Mavors: Multi-granularity Video Representation for Multimodal Large Language Model
Problem Statement
Long-context video understanding in MLLMs requires balancing computational efficiency with retention of fine-grained spatio-temporal patterns, a challenge that existing methods fail to meet. Sparse sampling loses temporal dynamics, dense sampling with low resolution degrades spatial fidelity, and token compression discards subtle interactions.
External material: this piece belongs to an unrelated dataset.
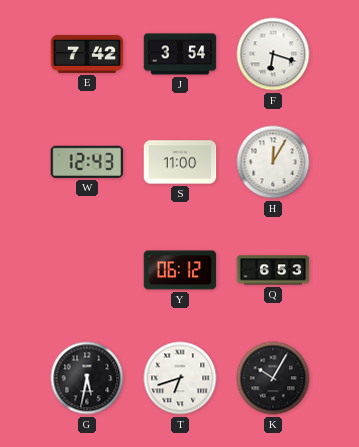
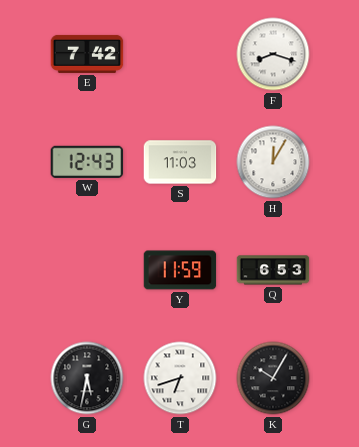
J: 3:54 -> none
F: 6:18 -> 8:18
S: 11:00 -> 11:03
Y: 06:12 -> 11:59
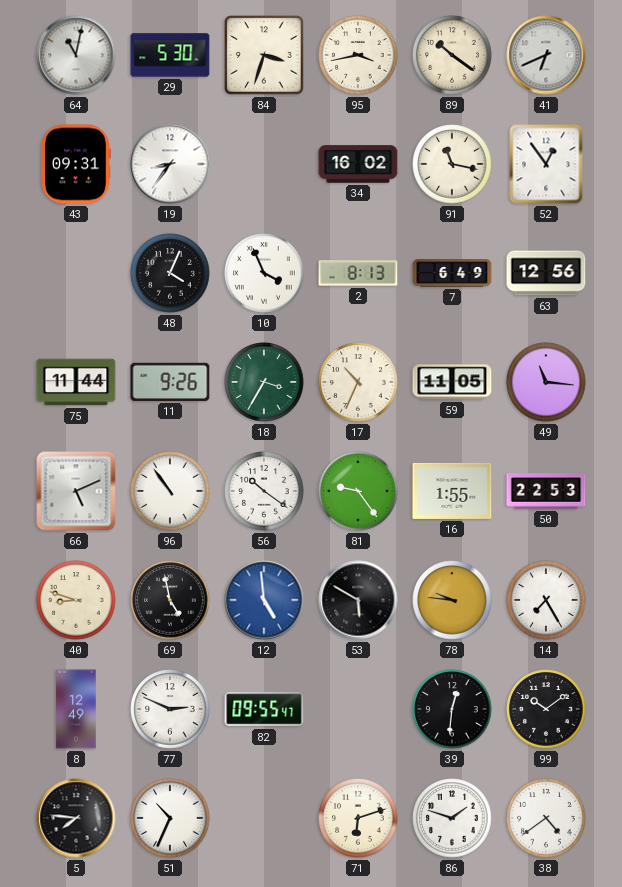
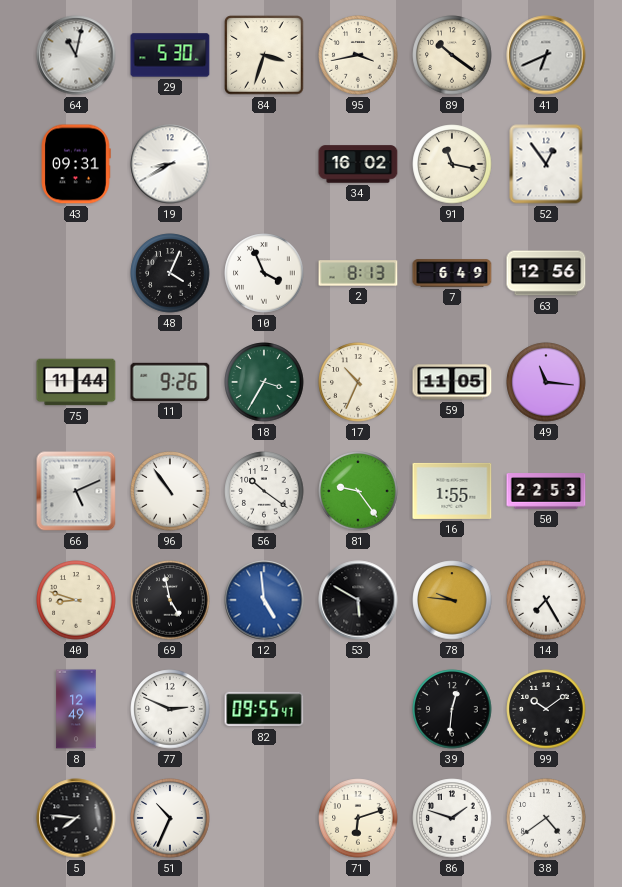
19: 8:36 -> 8:40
These limitations are especially pronounced in videos with complex motion or varying resolutions.
Key Novelty
- Intra-chunk Vision Encoder (IVE) using 3D convolutions combined with Vision Transformers to preserve high-resolution spatial features within video chunks
- Inter-chunk Feature Aggregator (IFA) with transformer-based dependency modeling and chunk-level rotary position encodings for cross-chunk temporal coherence
- Unified image-video understanding architecture that treats images as single-frame videos via sub-image decomposition, eliminating the need for separate processing pipelines
Evaluation Highlights
- Mavors significantly outperforms existing methods on diverse benchmarks requiring fine-grained spatio-temporal reasoning, including tasks with complex motion and varying resolutions
- The framework demonstrates superiority in both spatial fidelity and temporal continuity metrics compared to sparse sampling, dense low-resolution, and token compression baselines
Breakthrough Assessment
Methodology
- Segment input video into temporal chunks and pass each chunk through the Intra-chunk Vision Encoder (IVE), which applies 3D convolutions to capture local spatio-temporal patterns followed by a Vision Transformer to produce high-resolution latent representations per chunk
- Feed the sequence of chunk-level latent representations into the Inter-chunk Feature Aggregator (IFA), a transformer module with chunk-level rotary position encodings that models long-range temporal dependencies across the entire video
- Pass the resulting multi-granularity video representation (combining fine spatial detail from IVE and global temporal structure from IFA) to the MLLM backbone for downstream language-based reasoning and generation
System Components
Encodes each video chunk using 3D convolutions to capture local motion and spatial structure, followed by a Vision Transformer to produce rich high-resolution latent features per chunk
A transformer-based module that takes chunk-level representations and uses chunk-level rotary position encodings to model temporal coherence and long-range dependencies across the full video
Decomposes static images into sub-image patches and treats them as single-frame videos, enabling the same pipeline to handle both image and video inputs without architectural modifications
A positional encoding scheme applied at the chunk granularity in the IFA to preserve temporal ordering and relative position information across long video sequences
Results
| Benchmark Category | Baseline Approach | Mavors | Delta |
|---|---|---|---|
| Fine-grained spatio-temporal reasoning | Sparse sampling | Significantly higher | Substantial gain |
| Complex motion understanding | Dense low-resolution sampling | Significantly higher | Substantial gain |
| Spatial detail retention | Token compression methods | Significantly higher | Substantial gain |
| Unified image understanding | Separate image pipeline | Competitive/superior | Architecture simplification |
Key Takeaways
- Chunked 3D convolutional encoding before ViT processing is an effective strategy to retain local spatio-temporal structure in long videos without sacrificing resolution, and is worth adopting when building video MLLMs
- Treating temporal aggregation as a second-stage transformer problem with chunk-level positional encodings (rather than flattening all frame tokens) is a scalable design pattern for long-video modeling that reduces sequence length pressure on the LLM backbone
- Unifying image and video pipelines via sub-image decomposition simplifies training and deployment; ML practitioners building multimodal systems should consider this design to avoid maintaining separate encoders and training regimes
Abstract
Long-context video understanding in Multimodal Large Language Models (MLLMs) faces a critical challenge: balancing computational efficiency with the retention of fine-grained spatio-temporal patterns. Existing approaches (e.g., sparse sampling, dense sampling with low resolution, and token compression) suffer from significant information loss in temporal dynamics, spatial details, or subtle interactions, particularly in videos with complex motion or varying resolutions. To address this, we propose Mavors, a novel framework that introduces Multi-granularity video representation for holistic long-video modeling. Specifically, Mavors directly encodes raw video content into latent representations through two core components: 1) an Intra-chunk Vision Encoder (IVE) that preserves high-resolution spatial features via 3D convolutions and Vision Transformers, and 2) an Inter-chunk Feature Aggregator (IFA) that establishes temporal coherence across chunks using transformer-based dependency modeling with chunk-level rotary position encodings. Moreover, the framework unifies image and video understanding by treating images as single-frame videos via sub-image decomposition. Experiments across diverse benchmarks demonstrate Mavors' superiority in maintaining both spatial fidelity and temporal continuity, significantly outperforming existing methods in tasks requiring fine-grained spatio-temporal reasoning.